As a young pianist I loved Schumann and Chopin but BEETHOVEN came into my life very early. I was so obsessed by a recording of the Appassionata Sonata by Rudolph Serkin that I wore out the cassette tape. I was desperate to play it myself but it was beyond me; I was not that kind of prodigious kid. The first Beethoven sonata I did play was Op. 26, when I was about ten. I can honestly say that there wasn’t a single point between then and now that I wasn’t working on Beethoven. He was literally a constant presence in my life. Why? Because the force of personality is so enormous, the need to be listened to is so huge with Beethoven. Then there’s his spirituality – he is addressing the biggest question of his place in the universe and he does so with such profundity that to listen is to his music is to be in contact with something much bigger than we are.
My relationship with Beethoven is immersive but not exclusive! There has to be some SCHUMANN on my list and I’ve chosen his Davidsbündlertänze. I loved many of Schumann’s big piano cycles as a teenager because he expressed to me, and still does, something of what it means to be alone. We all have this experience of loneliness but Schumann was somehow able to put it in sound: his music speaks to a part of me that would go silent otherwise.

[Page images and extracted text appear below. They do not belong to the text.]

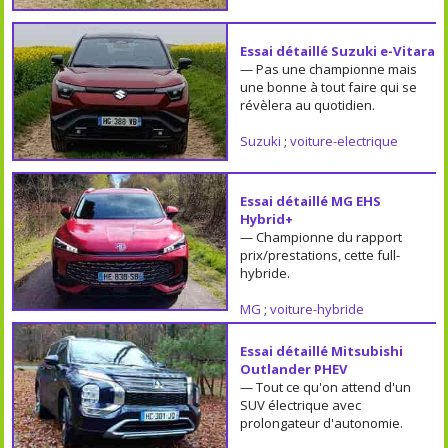
Essai détaillé Suzuki e-Vitara
— Pas une championne mais
une bonne à tout faire qui se
révèlera au quotidien.
Suzuki
;
voiture-electrique
Essai détaillé MG EHS
Hybrid+
— Championne du rapport
prix/prestations, cette full-
hybride.
MG
;
voiture-hybride
Essai détaillé Mitsubishi
Outlander PHEV
— Tout ce qu'on attend d'un
SUV électrique avec
prolongateur d'autonomie.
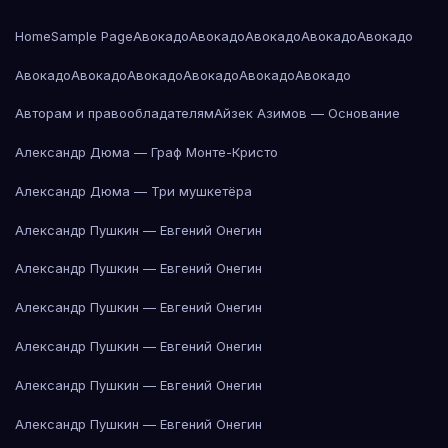
Home
Sample Page
Авокадо
Авокадо
Авокадо
Авокадо
Авокадо
Авокадо
Авокадо
Авокадо
Авокадо
Авокадо
Авокадо
Авторам и правообладателям
Айзек Азимов — Основание
Александр Дюма — Граф Монте-Кристо
Александр Дюма — Три мушкетёра
Александр Пушкин — Евгений Онегин
Александр Пушкин — Евгений Онегин
Александр Пушкин — Евгений Онегин
Александр Пушкин — Евгений Онегин
Александр Пушкин — Евгений Онегин
Александр Пушкин — Евгений Онегин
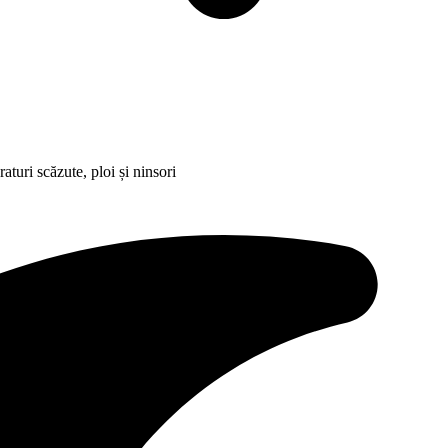
uri scăzute, ploi și ninsori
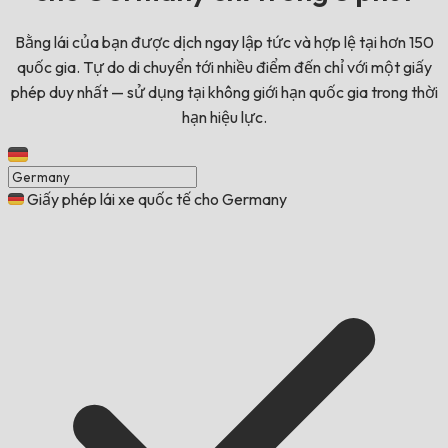
Bằng lái của bạn được dịch ngay lập tức và hợp lệ tại hơn 150
quốc gia. Tự do di chuyển tới nhiều điểm đến chỉ với một giấy
phép duy nhất — sử dụng tại không giới hạn quốc gia trong thời
hạn hiệu lực.
Giấy phép lái xe quốc tế cho Germany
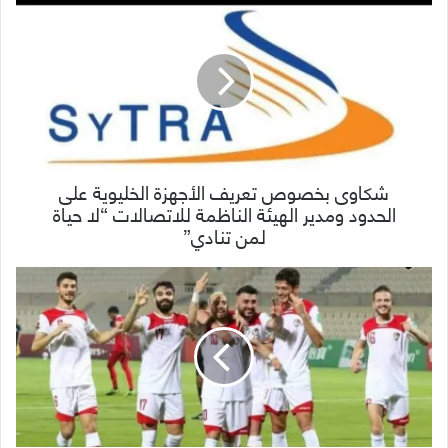
شكاوى بخصوص تعريف الأجهزة الخليوية على
الحدود ومدير الهيئة الناظمة للاتصالات “لا حياة
لمن تنادي”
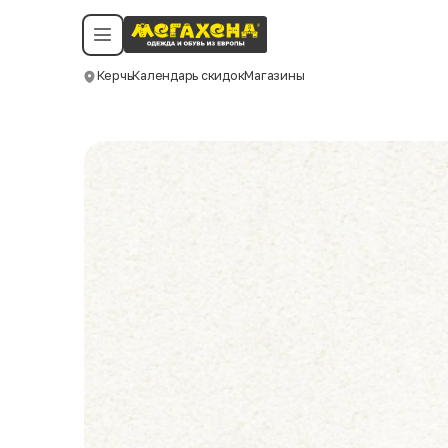
Условия пользования
Политика конфиденциальности
Смотреть все даты
©️ Мегахенд 2026. Все права защищены.
Керчь
Календарь скидок
Магазины
Москва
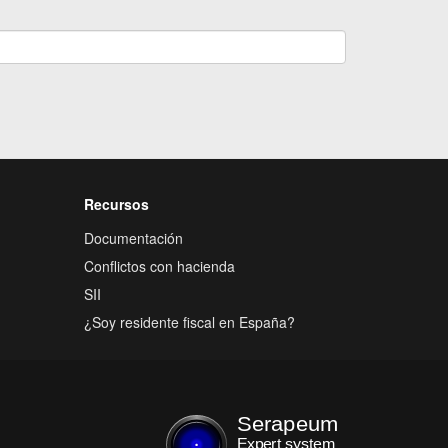
Recursos
Documentación
Conflictos con hacienda
SII
¿Soy residente fiscal en España?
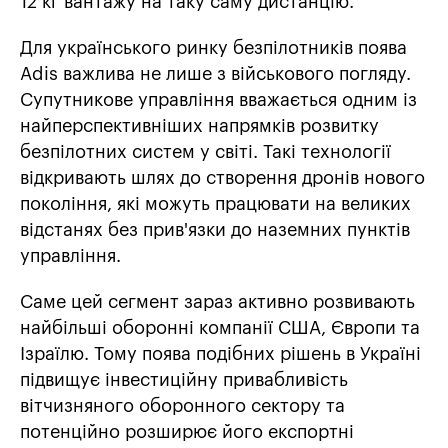
12 кг вантажу на таку саму дистанцію.
Для українського ринку безпілотників поява
Adis важлива не лише з військового погляду.
Супутникове управління вважається одним із
найперспективніших напрямків розвитку
безпілотних систем у світі. Такі технології
відкривають шлях до створення дронів нового
покоління, які можуть працювати на великих
відстанях без прив'язки до наземних пунктів
управління.
Саме цей сегмент зараз активно розвивають
найбільші оборонні компанії США, Європи та
Ізраїлю. Тому поява подібних рішень в Україні
підвищує інвестиційну привабливість
вітчизняного оборонного сектору та
потенційно розширює його експортні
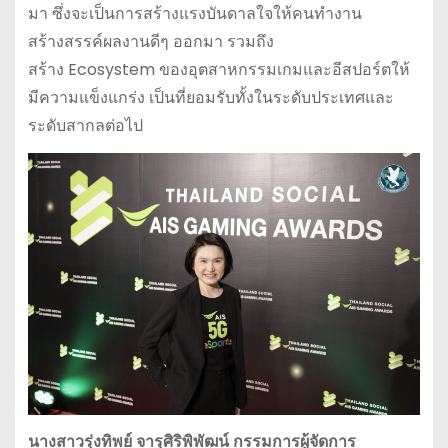
มา ซึ่งจะเป็นการสร้างแรงบันดาลใจให้คนทำงาน
สร้างสรรค์ผลงานดีๆ ออกมา รวมถึง
สร้าง Ecosystem ของอุตสาหกรรมเกมและอีสปอร์ตให้
มีความแข็งแกร่ง เป็นที่ยอมรับทั้งในระดับประเทศและ
ระดับสากลต่อไป
นางสาวรุ่งทิพย์ จารุศิริพิพัฒน์ กรรมการผู้จัดการ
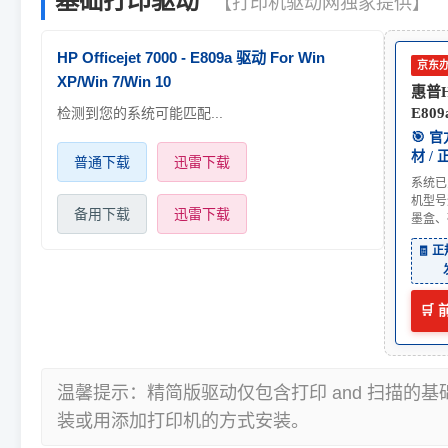
基础打印驱动
【打印机驱动网独家提供】
HP Officejet 7000 - E809a 驱动 For Win
京东
XP/Win 7/Win 10
惠普HP
检测到您的系统可能匹配...
E809
🎯 
材 /
普通下载
迅雷下载
系统已
机型号
备用下载
迅雷下载
墨盒、
🧾 
🛒
温馨提示：精简版驱动仅包含打印 and 扫描的
装或用添加打印机的方式安装。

Pianist Mitsuko Uchida has been an extremely inspiring person in my life because of her commitment to both making and exploring music. Her desire to know and understand better the pieces that she loves has become a model for me. I think of a performance she gave recently of the Schubert E flat major trio, which seems to suit her personality. I have known this trio forever, but I haven’t played it. It looms so large, it is so grand in one way yet so inward in another that it has drawn me and intimidated me in equal measure.
Last summer at the Marlboro Music Festival Mitsuko and I performed SCHUBERT’S Divertissement à la hongroise. There are three huge volumes of his fourhand music, and normally when pianists get together they’ll play the big ones like the Fantasy in F minor. You see a piece like the Divertissement, you assume it’s fluffy and you just skip it, but this has a depth of feeling that is impossible to describe.
I do listen to non-classical music for pleasure, but I think classical music can also be incredibly fun and funny – it’s an undervalued and, in fact, essential aspect of the art form. Composers such as Haydn, Mendelssohn and Dvorák are undervalued masters; their ability to make us laugh and bring us joy is treasurable.
If I had to choose a second piece of BEETHOVEN in his 250th-anniversary year, it would be the Cavatina from the Op. 130 String Quartet. It’s hard to boil Beethoven down to an essence, but in the Cavatina he’s expressing something so personal and so intimate and so difficult, but in the loftiest possible way. He apparently couldn’t listen to it without being moved to tears – and I can’t either.